Les éléments que l’on retrouvera un an plus tard avec l’incroyable «
Songs of moors and misty fields » sont déjà fortement posés et le duo Allemand affirme déjà un caractère bien personnel. Prenez un Doom metal mélancolique et poétique et couplez le avec une forte dose folklorique ; flute, guitare acoustique et tout le tintouin. Ajoutez y des oscillations entre chant black et majestueux chants masculins ainsi que quelques nappes de claviers et vous aurez déjà une idée de la forme. Pour ce qui est du fond, et bien il suffit d’imaginer une vaste étendue de forêts nordiques un soir d’automne, les rayons du soleil filtrés par les feuilles dorées des arbres où commence déjà à souffler l’aquilon. Imaginez les ruines d’un monastère chargé de souvenirs et bercé par les quelques bruits d’un cours d’eau serpentant à travers les racines des bois. C’est ça
Empyrium, cette atmosphère de solitude mêlée entre nostalgie et tranquillité, ce sentiment d’un chagrin, que dis-je, d’un deuil immémorial, et pourtant accompagné de l’espoir d’un rayon de soleil filtrant dans le lointain. Le tout baigné par de forts accents médiévaux dignes d’une geste épique arthurienne.
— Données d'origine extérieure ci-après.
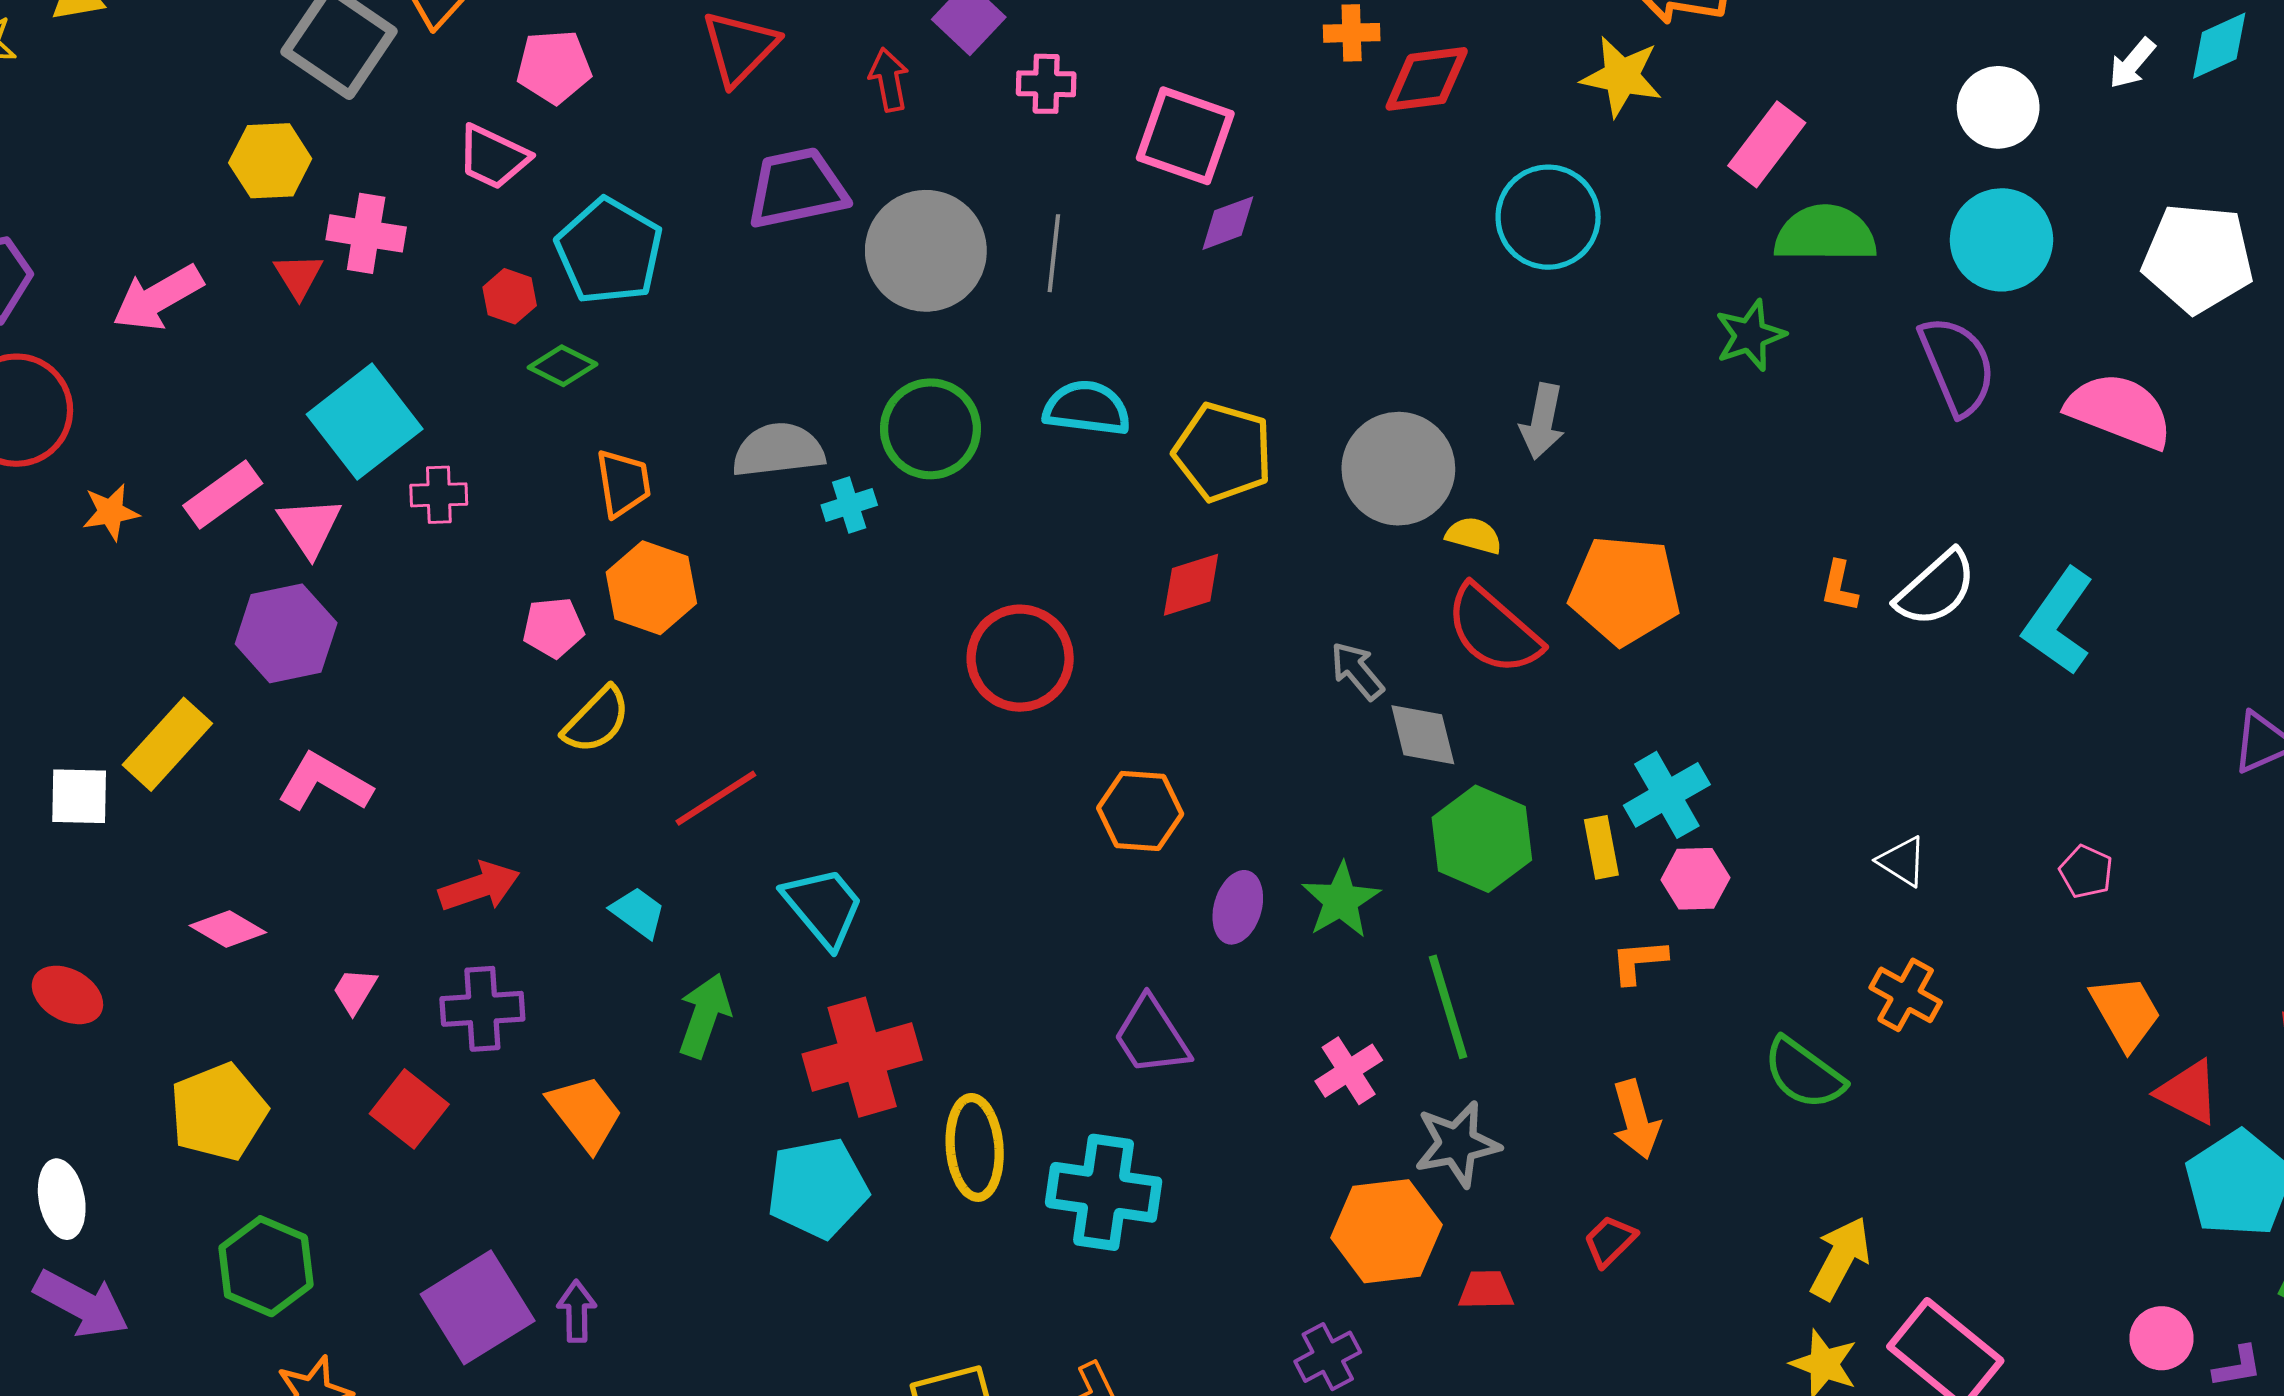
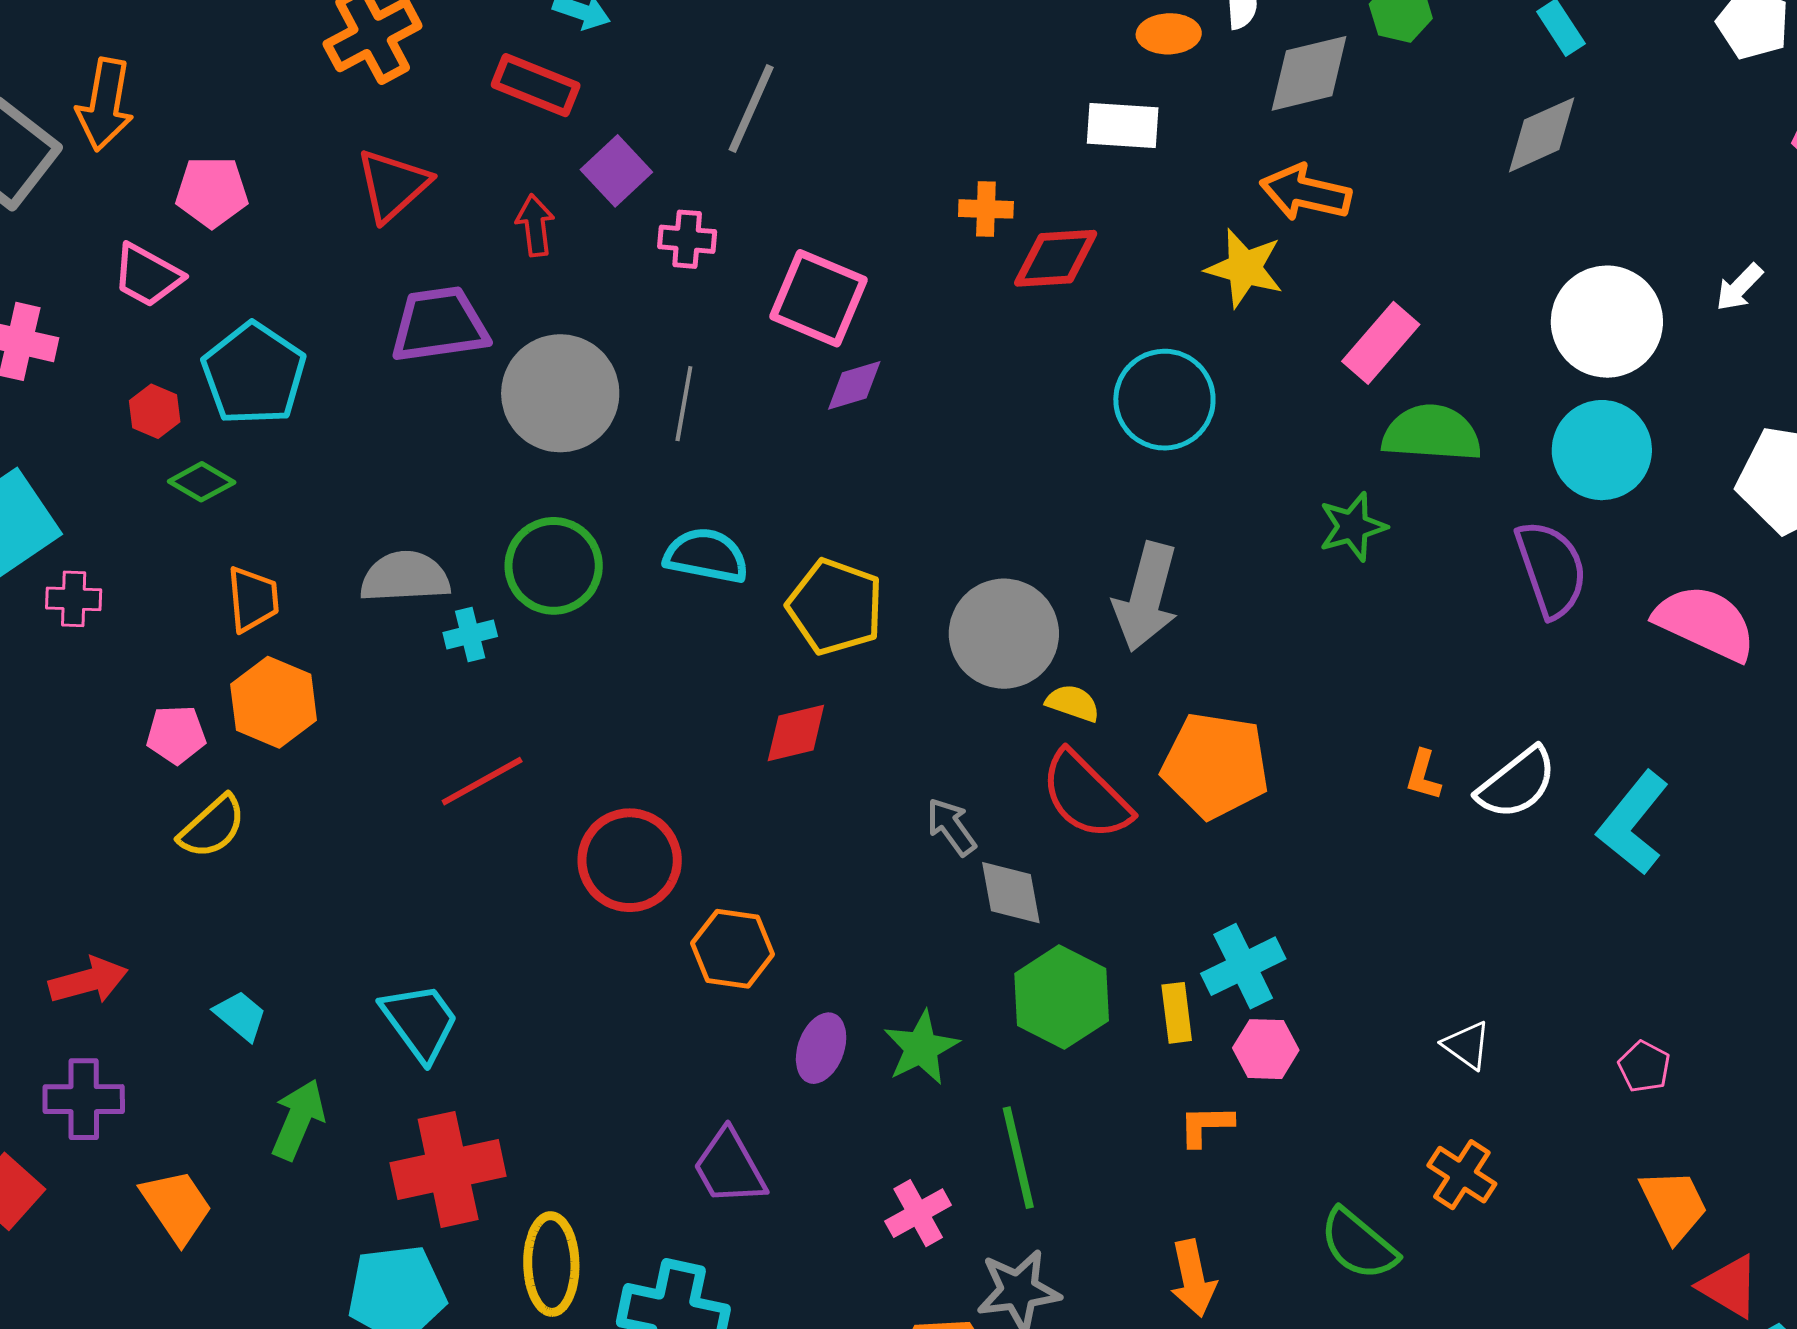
white circle: (1998, 107) -> (1607, 322), size x1.4
gray arrow: (1542, 421) -> (1146, 597), size x1.5
red circle: (1020, 658) -> (630, 860), moved
red line: (716, 798) -> (482, 781), moved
Cependant cette première œuvre n’est pas exempte de défauts. Elle porte les traces du manque d’expérience et accessoirement de moyens. En effet, la qualité du son, sans être mauvaise, n’est pas un point fort, notamment au niveau des guitares, qui manquent bien souvent de puissance en rythmique, et de clarté en lead, ainsi que du clavier, manquant d’un peu de caractère (le son trop scintillant est parfois indigeste). N ‘allez quand même pas vous effrayez pour si peu, le tout est parfaitement distinct et l’ambiance toujours diablement présente. Néanmoins le CD ne dispose pas de l’absolue complétude de son illustre ainé, et, dû à un caractère moins marqué et moins marquant, fait part de quelques longueurs.
Mais l’émanation onirique de l’album est si présente, le dernier et fort cour morceau si beau, que l’on ne peut point blâmer cette œuvre. Et puis après tout, les Allemands prouveront par la suite que le génie est bien là. Oh que oui.